## [Input for this task]

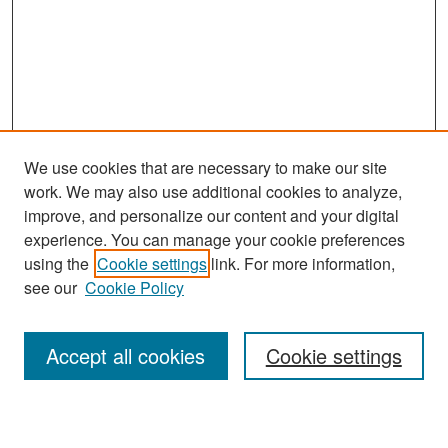
We use cookies that are necessary to make our site
work. We may also use additional cookies to analyze,
improve, and personalize our content and your digital
experience. You can manage your cookie preferences
Search
using the
Cookie settings
link. For more information,
see our
Cookie Policy
Enter search terms:
Accept all cookies
Cookie settings
Select context to search:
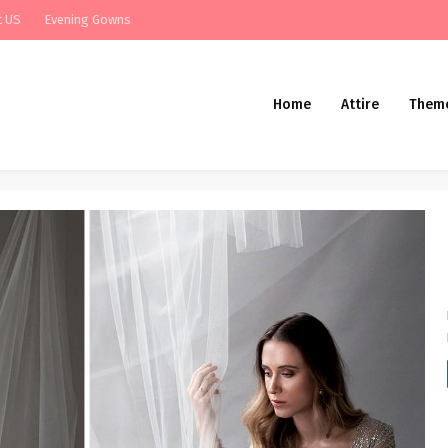
t US
Evening Gowns
Home
Attire
Them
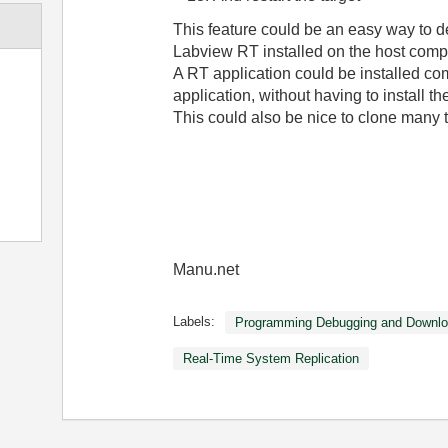
This feature could be an easy way to d
Labview RT installed on the host comp
A RT application could be installed com
application, without having to install the
This could also be nice to clone many 
Manu.net
Labels:
Programming Debugging and Downlo
Real-Time System Replication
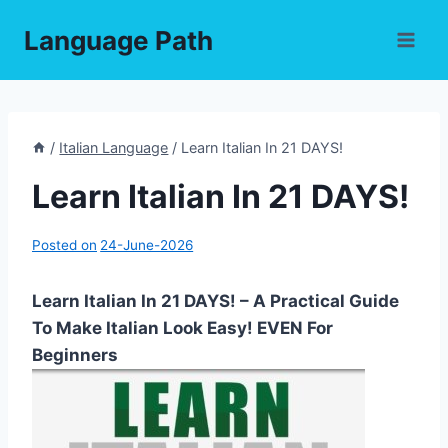
Skip
Language Path
to
content
/
Italian Language
/
Learn Italian In 21 DAYS!
Learn Italian In 21 DAYS!
Posted on
24-June-2026
Learn Italian In 21 DAYS! – A Practical Guide
To Make Italian Look Easy! EVEN For
Beginners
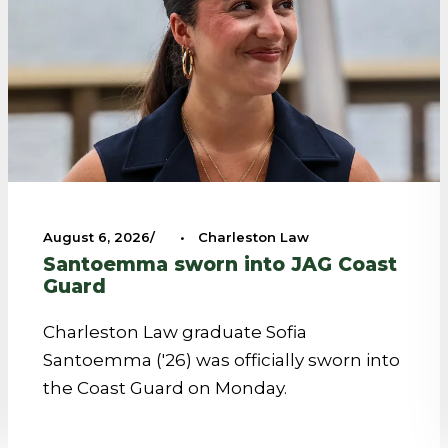
August 6, 2026
•
Charleston Law
Santoemma sworn into JAG Coast
Guard
Charleston Law graduate Sofia
Santoemma ('26) was officially sworn into
the Coast Guard on Monday.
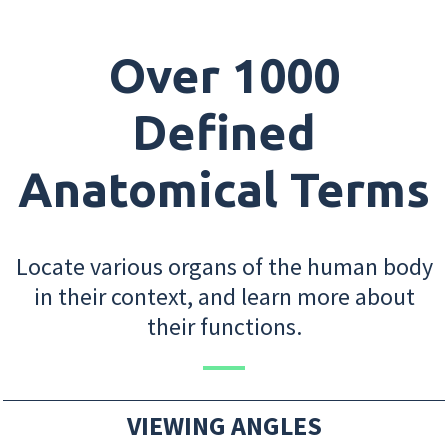
Over 1000
Defined
Anatomical Terms
Locate various organs of the human body
in their context, and learn more about
their functions.
VIEWING ANGLES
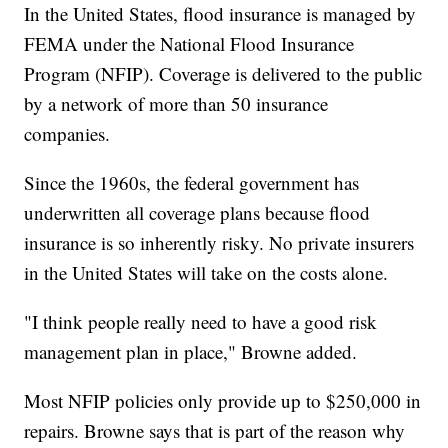
In the United States, flood insurance is managed by
FEMA under the National Flood Insurance
Program (NFIP). Coverage is delivered to the public
by a network of more than 50 insurance
companies.
Since the 1960s, the federal government has
underwritten all coverage plans because flood
insurance is so inherently risky. No private insurers
in the United States will take on the costs alone.
"I think people really need to have a good risk
management plan in place," Browne added.
Most NFIP policies only provide up to $250,000 in
repairs. Browne says that is part of the reason why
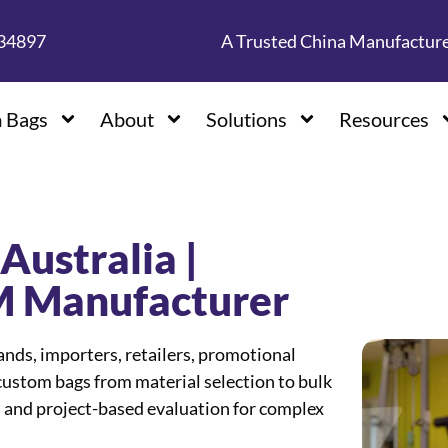
134897
A Trusted China Manufactur
 Bags
About
Solutions
Resources
Australia |
 Manufacturer
s, importers, retailers, promotional
ustom bags from material selection to bulk
 and project-based evaluation for complex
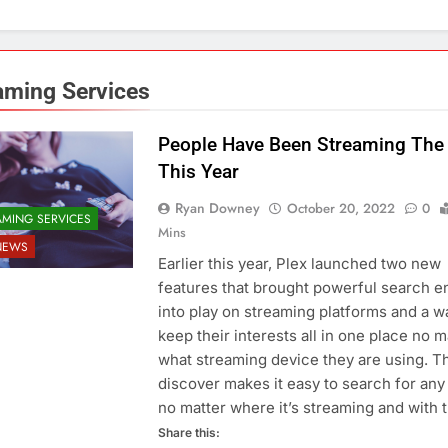
aming Services
People Have Been Streaming The 
This Year
Ryan Downey
October 20, 2022
0
AMING SERVICES
Mins
NEWS
Earlier this year, Plex launched two new
features that brought powerful search e
into play on streaming platforms and a w
keep their interests all in one place no m
what streaming device they are using. T
discover makes it easy to search for any t
no matter where it’s streaming and with
Share this:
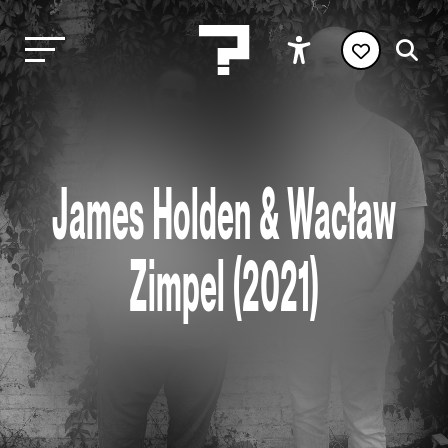
James Holden & Wacław
Zimpel (2021)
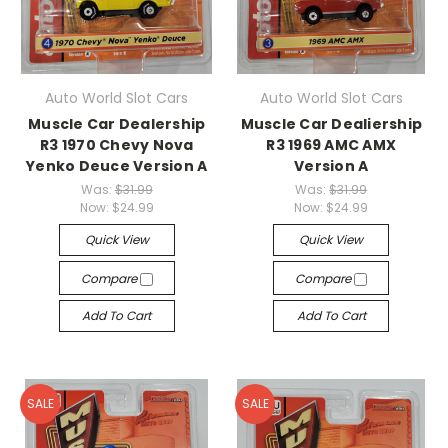
Auto World Slot Cars
Auto World Slot Cars
Muscle Car Dealership
Muscle Car Dealiership
R3 1970 Chevy Nova
R3 1969 AMC AMX
Yenko Deuce Version A
Version A
Was:
$31.99
Was:
$31.99
Now:
$24.99
Now:
$24.99
Quick View
Quick View
Compare
Compare
Add To Cart
Add To Cart
SALE
SALE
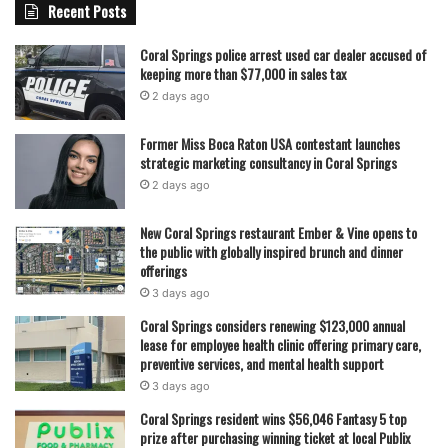
Recent Posts
Coral Springs police arrest used car dealer accused of
keeping more than $77,000 in sales tax
2 days ago
Former Miss Boca Raton USA contestant launches
strategic marketing consultancy in Coral Springs
2 days ago
New Coral Springs restaurant Ember & Vine opens to
the public with globally inspired brunch and dinner
offerings
3 days ago
Coral Springs considers renewing $123,000 annual
lease for employee health clinic offering primary care,
preventive services, and mental health support
3 days ago
Coral Springs resident wins $56,046 Fantasy 5 top
prize after purchasing winning ticket at local Publix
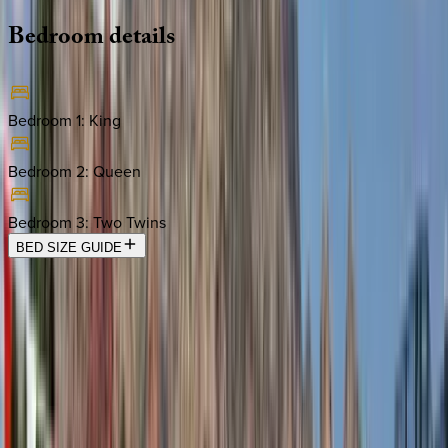
Bedroom
details
Bedroom 1
:
King
Bedroom 2
:
Queen
Bedroom 3
:
Two Twins
BED SIZE GUIDE
Location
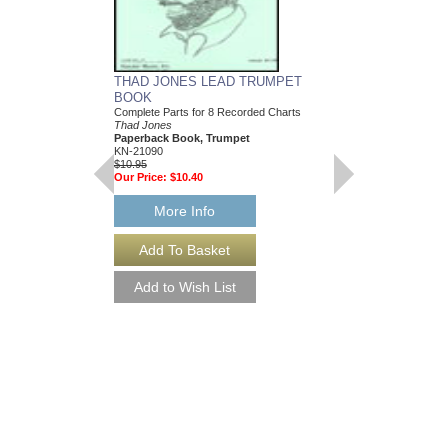
THAD JONES LEAD TRUMPET
BOOK
Complete Parts for 8 Recorded Charts
Thad Jones
Paperback Book, Trumpet
KN-21090
$10.95
Our Price:
$10.40
More Info
THREE AND ONE
Composed by Thad Jon
Mike Carubia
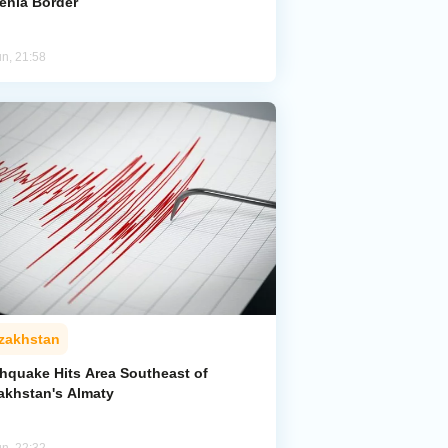
enia Border
un, 21:58
zakhstan
thquake Hits Area Southeast of
akhstan's Almaty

## [Exercise]
Tell how many lines in the entries contain the string "content", and give nothing beyond the number.

## [Response for this exercise]
2